Dataset entries
= Beginning of Section =
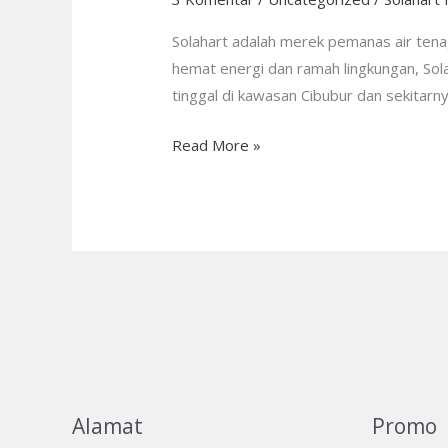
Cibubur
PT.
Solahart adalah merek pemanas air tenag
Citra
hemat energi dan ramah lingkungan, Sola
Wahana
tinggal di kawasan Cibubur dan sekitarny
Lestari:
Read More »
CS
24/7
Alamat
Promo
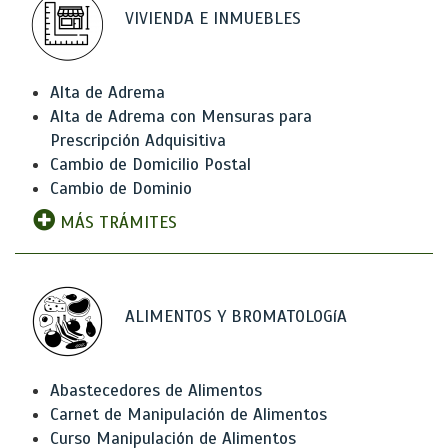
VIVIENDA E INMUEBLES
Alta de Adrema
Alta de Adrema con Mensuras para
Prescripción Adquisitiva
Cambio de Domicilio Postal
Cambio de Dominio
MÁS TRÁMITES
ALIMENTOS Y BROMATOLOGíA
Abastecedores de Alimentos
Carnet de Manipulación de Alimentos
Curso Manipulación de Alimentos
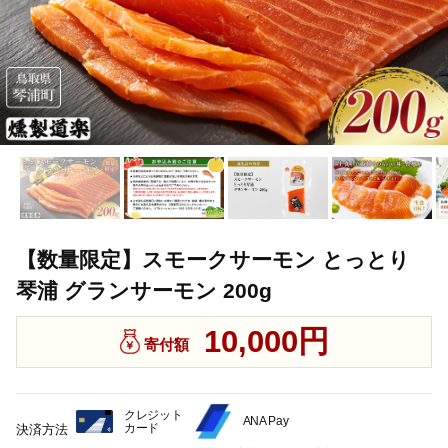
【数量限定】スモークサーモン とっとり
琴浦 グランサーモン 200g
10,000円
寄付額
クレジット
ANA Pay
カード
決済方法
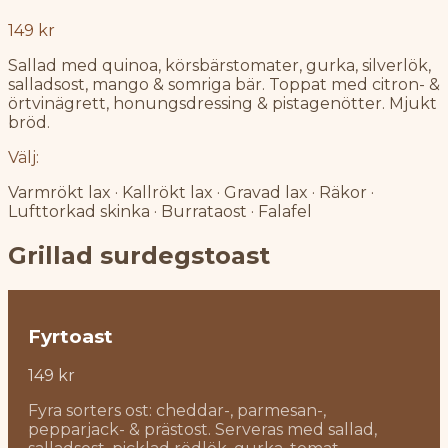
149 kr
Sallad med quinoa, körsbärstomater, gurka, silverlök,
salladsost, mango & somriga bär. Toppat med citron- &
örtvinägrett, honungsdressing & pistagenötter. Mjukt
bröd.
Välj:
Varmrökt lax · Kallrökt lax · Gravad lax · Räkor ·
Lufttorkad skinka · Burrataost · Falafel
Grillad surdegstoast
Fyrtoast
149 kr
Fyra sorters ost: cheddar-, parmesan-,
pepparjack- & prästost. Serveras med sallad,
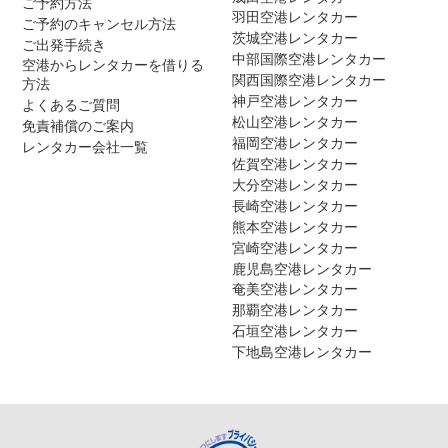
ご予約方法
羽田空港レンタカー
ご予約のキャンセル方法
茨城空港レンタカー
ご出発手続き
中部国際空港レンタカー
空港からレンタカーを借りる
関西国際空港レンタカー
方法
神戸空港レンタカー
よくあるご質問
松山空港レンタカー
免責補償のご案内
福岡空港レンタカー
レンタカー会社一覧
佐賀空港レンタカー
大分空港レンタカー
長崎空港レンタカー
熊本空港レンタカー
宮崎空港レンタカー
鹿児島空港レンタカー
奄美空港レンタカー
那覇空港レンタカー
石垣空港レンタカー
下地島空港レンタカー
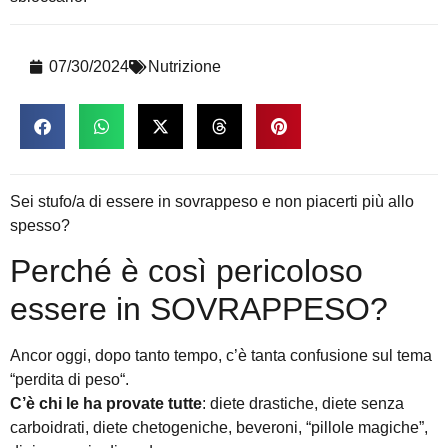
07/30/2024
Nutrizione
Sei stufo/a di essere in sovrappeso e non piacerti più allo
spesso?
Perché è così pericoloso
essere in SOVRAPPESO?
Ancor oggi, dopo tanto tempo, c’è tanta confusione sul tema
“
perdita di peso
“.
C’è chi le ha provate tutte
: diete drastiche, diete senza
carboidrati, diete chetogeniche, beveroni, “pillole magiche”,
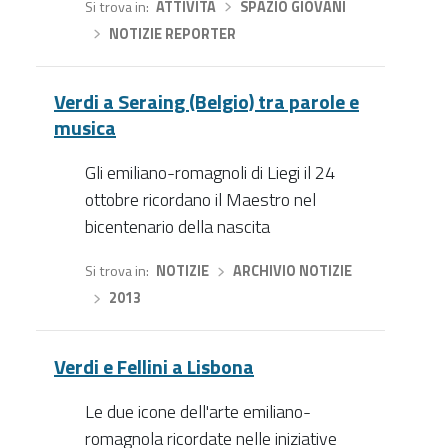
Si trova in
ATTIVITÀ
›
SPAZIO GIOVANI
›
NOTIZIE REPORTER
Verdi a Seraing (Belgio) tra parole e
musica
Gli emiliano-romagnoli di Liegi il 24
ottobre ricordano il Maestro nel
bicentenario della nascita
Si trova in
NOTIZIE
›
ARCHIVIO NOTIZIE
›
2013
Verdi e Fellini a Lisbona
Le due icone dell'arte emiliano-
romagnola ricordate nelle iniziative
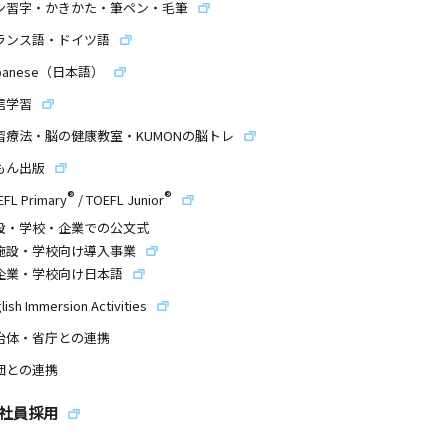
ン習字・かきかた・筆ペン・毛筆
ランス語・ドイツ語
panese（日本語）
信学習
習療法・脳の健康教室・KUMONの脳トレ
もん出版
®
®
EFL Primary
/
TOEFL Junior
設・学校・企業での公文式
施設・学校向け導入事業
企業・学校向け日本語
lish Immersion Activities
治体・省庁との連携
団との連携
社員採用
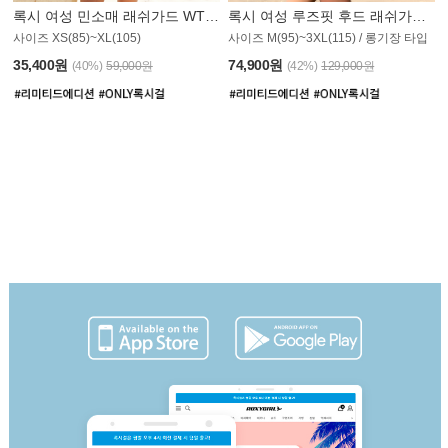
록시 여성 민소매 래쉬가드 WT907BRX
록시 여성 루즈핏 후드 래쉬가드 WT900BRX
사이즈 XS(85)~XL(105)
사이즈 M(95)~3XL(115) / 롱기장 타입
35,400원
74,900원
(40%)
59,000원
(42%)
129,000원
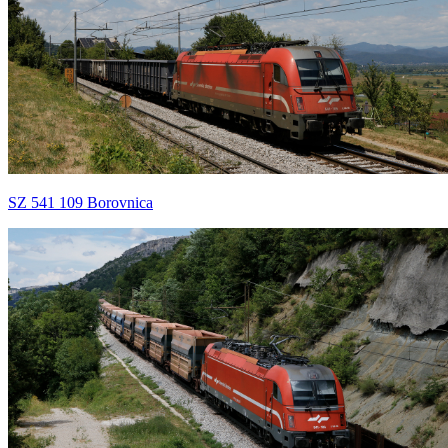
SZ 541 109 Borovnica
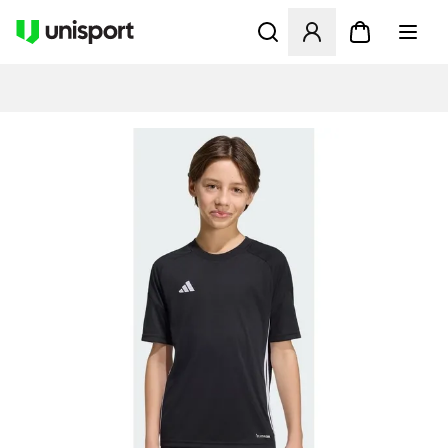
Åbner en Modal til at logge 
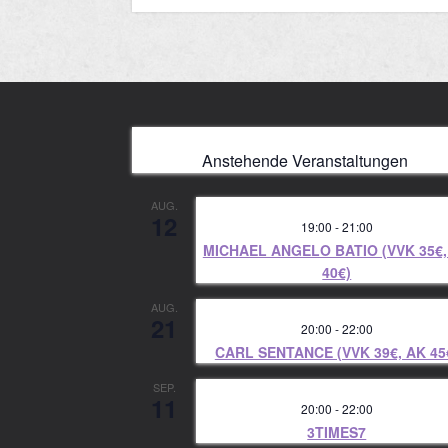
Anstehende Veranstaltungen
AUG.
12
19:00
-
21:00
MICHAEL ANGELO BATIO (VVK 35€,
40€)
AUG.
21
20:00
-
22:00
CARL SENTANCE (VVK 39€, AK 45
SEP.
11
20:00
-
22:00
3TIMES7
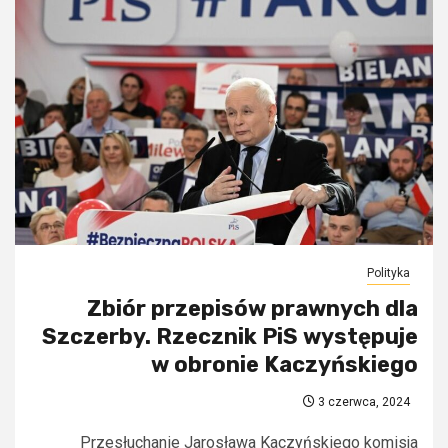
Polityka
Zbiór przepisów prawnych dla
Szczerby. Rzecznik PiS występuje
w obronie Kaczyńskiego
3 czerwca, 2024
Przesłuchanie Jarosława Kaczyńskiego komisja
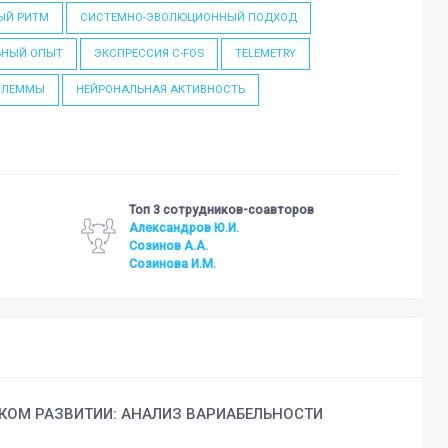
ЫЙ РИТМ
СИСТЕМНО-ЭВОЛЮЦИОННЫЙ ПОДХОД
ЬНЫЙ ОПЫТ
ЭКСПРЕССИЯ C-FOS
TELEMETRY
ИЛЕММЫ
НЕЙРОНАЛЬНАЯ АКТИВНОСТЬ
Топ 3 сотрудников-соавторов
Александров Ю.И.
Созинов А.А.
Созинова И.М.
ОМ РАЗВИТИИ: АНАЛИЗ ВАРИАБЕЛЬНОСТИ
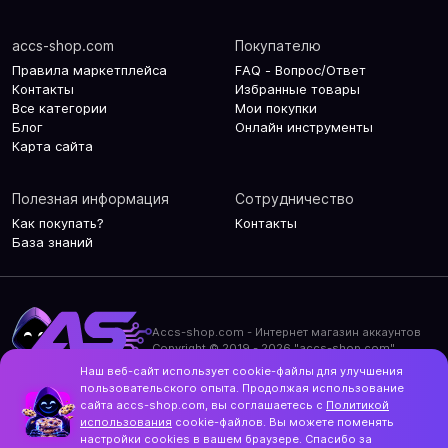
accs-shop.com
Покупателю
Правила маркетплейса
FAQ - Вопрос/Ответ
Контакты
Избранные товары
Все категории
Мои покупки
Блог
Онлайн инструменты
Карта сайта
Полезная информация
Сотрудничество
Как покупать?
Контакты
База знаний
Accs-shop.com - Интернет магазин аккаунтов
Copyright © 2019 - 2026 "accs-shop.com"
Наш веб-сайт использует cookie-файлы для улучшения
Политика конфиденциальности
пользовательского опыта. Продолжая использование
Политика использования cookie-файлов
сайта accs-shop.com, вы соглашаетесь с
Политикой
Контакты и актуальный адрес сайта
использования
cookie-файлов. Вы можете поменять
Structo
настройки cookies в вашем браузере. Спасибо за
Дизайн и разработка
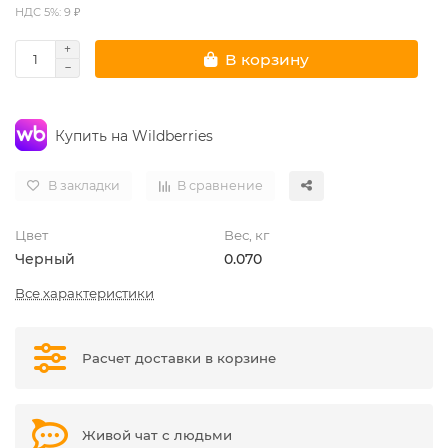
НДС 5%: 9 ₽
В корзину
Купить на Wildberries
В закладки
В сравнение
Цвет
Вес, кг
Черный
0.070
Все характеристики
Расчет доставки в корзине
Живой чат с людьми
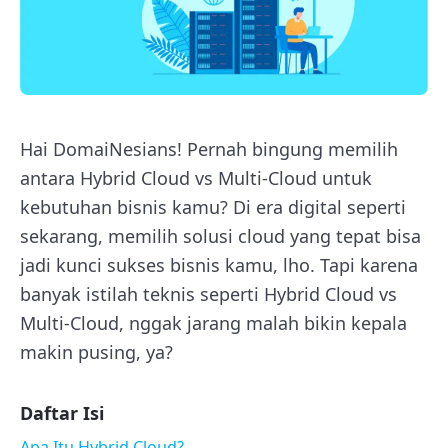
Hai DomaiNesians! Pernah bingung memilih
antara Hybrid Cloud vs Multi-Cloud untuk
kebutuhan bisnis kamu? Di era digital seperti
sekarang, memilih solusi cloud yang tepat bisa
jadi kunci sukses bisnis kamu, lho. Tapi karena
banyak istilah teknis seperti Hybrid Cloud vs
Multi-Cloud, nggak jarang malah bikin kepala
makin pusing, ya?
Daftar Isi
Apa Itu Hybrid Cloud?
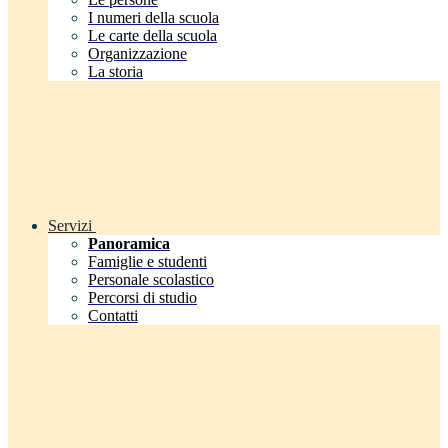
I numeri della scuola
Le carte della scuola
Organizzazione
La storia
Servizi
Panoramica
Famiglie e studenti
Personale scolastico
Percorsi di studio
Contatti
= End of Section =
• Required work: Each line above should be returned exactly as written, apart from any pictures.

• The completed task:
Cibubur
PT.
Solahart adalah merek pemanas air tenag
Citra
hemat energi dan ramah lingkungan, Sola
Wahana
tinggal di kawasan Cibubur dan sekitarny
Lestari:
Read More »
CS
24/7
Alamat
Promo
VIVIENDA E INMUEBLES
Alta de Adrema
Alta de Adrema con Mensuras para
Prescripción Adquisitiva
Cambio de Domicilio Postal
Cambio de Dominio
MÁS TRÁMITES
ALIMENTOS Y BROMATOLOGíA
Abastecedores de Alimentos
Carnet de Manipulación de Alimentos
Curso Manipulación de Alimentos
【数量限定】スモークサーモン とっとり
琴浦 グランサーモン 200g
10,000円
寄付額
クレジット
ANA Pay
カード
決済方法
149 kr
Sallad med quinoa, körsbärstomater, gurka, silverlök,
salladsost, mango & somriga bär. Toppat med citron- &
örtvinägrett, honungsdressing & pistagenötter. Mjukt
bröd.
Välj:
Varmrökt lax · Kallrökt lax · Gravad lax · Räkor ·
Lufttorkad skinka · Burrataost · Falafel
Grillad surdegstoast
Fyrtoast
149 kr
Fyra sorters ost: cheddar-, parmesan-,
pepparjack- & prästost. Serveras med sallad,
ご予約方法
羽田空港レンタカー
ご予約のキャンセル方法
茨城空港レンタカー
ご出発手続き
中部国際空港レンタカー
空港からレンタカーを借りる
関西国際空港レンタカー
方法
神戸空港レンタカー
よくあるご質問
松山空港レンタカー
免責補償のご案内
福岡空港レンタカー
レンタカー会社一覧
佐賀空港レンタカー
大分空港レンタカー
長崎空港レンタカー
熊本空港レンタカー
宮崎空港レンタカー
鹿児島空港レンタカー
奄美空港レンタカー
那覇空港レンタカー
石垣空港レンタカー
下地島空港レンタカー
07/30/2024
Nutrizione
Sei stufo/a di essere in sovrappeso e non piacerti più allo
spesso?
Perché è così pericoloso
essere in SOVRAPPESO?
Ancor oggi, dopo tanto tempo, c’è tanta confusione sul tema
“
perdita di peso
“.
C’è chi le ha provate tutte
: diete drastiche, diete senza
carboidrati, diete chetogeniche, beveroni, “pillole magiche”,
Si trova in
ATTIVITÀ
›
SPAZIO GIOVANI
›
NOTIZIE REPORTER
Verdi a Seraing (Belgio) tra parole e
musica
Gli emiliano-romagnoli di Liegi il 24
ottobre ricordano il Maestro nel
bicentenario della nascita
Si trova in
NOTIZIE
›
ARCHIVIO NOTIZIE
›
2013
Verdi e Fellini a Lisbona
Le due icone dell'arte emiliano-
romagnola ricordate nelle iniziative
ン習字・かきかた・筆ペン・毛筆
ランス語・ドイツ語
panese（日本語）
信学習
習療法・脳の健康教室・KUMONの脳トレ
もん出版
®
®
EFL Primary
/
TOEFL Junior
設・学校・企業での公文式
施設・学校向け導入事業
企業・学校向け日本語
lish Immersion Activities
治体・省庁との連携
団との連携
社員採用
록시 여성 민소매 래쉬가드 WT907BRX
록시 여성 루즈핏 후드 래쉬가드 WT900BRX
사이즈 XS(85)~XL(105)
사이즈 M(95)~3XL(115) / 롱기장 타입
35,400원
74,900원
(40%)
59,000원
(42%)
129,000원
SZ 541 109 Borovnica
Åbner en Modal til at logge 
Anstehende Veranstaltungen
AUG.
12
19:00
-
21:00
MICHAEL ANGELO BATIO (VVK 35€,
40€)
AUG.
21
20:00
-
22:00
CARL SENTANCE (VVK 39€, AK 45
SEP.
11
20:00
-
22:00
3TIMES7
Polityka
Zbiór przepisów prawnych dla
Szczerby. Rzecznik PiS występuje
w obronie Kaczyńskiego
3 czerwca, 2024
Przesłuchanie Jarosława Kaczyńskiego komisja
ЫЙ РИТМ
СИСТЕМНО-ЭВОЛЮЦИОННЫЙ ПОДХОД
ЬНЫЙ ОПЫТ
ЭКСПРЕССИЯ C-FOS
TELEMETRY
ИЛЕММЫ
НЕЙРОНАЛЬНАЯ АКТИВНОСТЬ
Топ 3 сотрудников-соавторов
Александров Ю.И.
Созинов А.А.
Созинова И.М.
ОМ РАЗВИТИИ: АНАЛИЗ ВАРИАБЕЛЬНОСТИ
accs-shop.com
Покупателю
Правила маркетплейса
FAQ - Вопрос/Ответ
Контакты
Избранные товары
Все категории
Мои покупки
Блог
Онлайн инструменты
Карта сайта
Полезная информация
Сотрудничество
Как покупать?
Контакты
База знаний
Accs-shop.com - Интернет магазин аккаунтов
Copyright © 2019 - 2026 "accs-shop.com"
Наш веб-сайт использует cookie-файлы для улучшения
Политика конфиденциальности
пользовательского опыта. Продолжая использование
Политика использования cookie-файлов
сайта accs-shop.com, вы соглашаетесь с
Политикой
Контакты и актуальный адрес сайта
использования
cookie-файлов. Вы можете поменять
Structo
настройки cookies в вашем браузере. Спасибо за
Дизайн и разработка
НДС 5%: 9 ₽
В корзину
Купить на Wildberries
В закладки
В сравнение
Цвет
Вес, кг
Черный
0.070
Все характеристики
Расчет доставки в корзине
Живой чат с людьми
Hai DomaiNesians! Pernah bingung memilih
antara Hybrid Cloud vs Multi-Cloud untuk
kebutuhan bisnis kamu? Di era digital seperti
sekarang, memilih solusi cloud yang tepat bisa
jadi kunci sukses bisnis kamu, lho. Tapi karena
banyak istilah teknis seperti Hybrid Cloud vs
Multi-Cloud, nggak jarang malah bikin kepala
makin pusing, ya?
Daftar Isi
Apa Itu Hybrid Cloud?
I numeri della scuola
Le carte della scuola
Organizzazione
La storia
Servizi
Panoramica
Famiglie e studenti
Personale scolastico
Percorsi di studio
Contatti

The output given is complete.